Researchers Use Geospatial Analytics and AI to Develop Global Food Security Solutions
Climate change is forcing food producers to alter their processes in order to adapt to increasingly unpredictable and dangerous weather. Small farmers are especially vulnerable to the impacts of climate change, as they often lack the resources needed to pivot their crops and growing techniques. At NC State, researchers are integrating AI into geospatial technology to help solve these complex challenges to global food security and poverty.
Josh Gray is an associate professor in the College of Natural Resources who works with the Department of Forestry and Environmental Resources and with the Center for Geospatial Analytics. Remote sensing uses satellites to examine Earth’s physical characteristics from afar.
“If you want to measure the same thing everywhere, wall to wall, and you want to do it every day, remote sensing’s got you covered,” Gray said. “There are no other technologies that allow you to do that. It’s a really important scaling technology.”
There are no other technologies that allow you to do that.
“We can make measurements from orbit that we can’t make on the ground,” Gray added. “It doesn’t matter how many graduate students you can send out to the field — you just can’t measure things like how much water there is half a kilometer under the ground.”

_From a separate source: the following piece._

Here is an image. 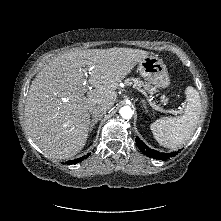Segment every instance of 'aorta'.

At NC State’s annual University Research Symposium, Gray described how his lab uses geospatial technology and machine learning to study small farms in the Indo-Gangetic Plain and to identify solutions to problems they face on a warming planet.
Smallholders are those who own very small farms. Together, they produce more than half of the calories consumed by humans across the world. Along the Himalayas, these smallholders are disproportionately impoverished and affected by climate change.
These smallholders typically grow rice and wheat. Wheat is especially sensitive to increasing heat. To determine whether planting wheat earlier in the season could protect the crop from rising temperatures, Gray’s lab developed a process for determining planting dates across these small farms from series of satellite images.
These farms are less than 2 hectares each — or about 5 acres — and there are tens of millions of them in the region. It’s difficult to manually trace the boundaries of each farm. The lab trained a convolutional neural network to automatically identify farms via satellite images.
First, the lab used data augmentation to create image samples. These samples were based on existing images but had been flipped horizontally or vertically, rotated at different angles, blurred or had different levels of brightness.
These image samples were input into U-Net, a convolutional neural network architecture. Known as CNNs, convolutional neural networks are computational models in machine learning that can analyze visuals. Trained by these image samples, the U-Net could identify precise field boundaries.
This project, Gray said, is “a blend of conventional statistics, domain knowledge and then AI and machine learning sprinkled in.” Combining these disciplines creates a more capable and dynamic research process. “Knowing what time periods to select the imagery from allowed us to have a much more efficient machine learning pipeline,” Gray said.
Gray’s lab plans to scale the process in order to analyze the millions of farms in the region. With this research, the team could determine feasible solutions for smallholder farmers and bolster food security.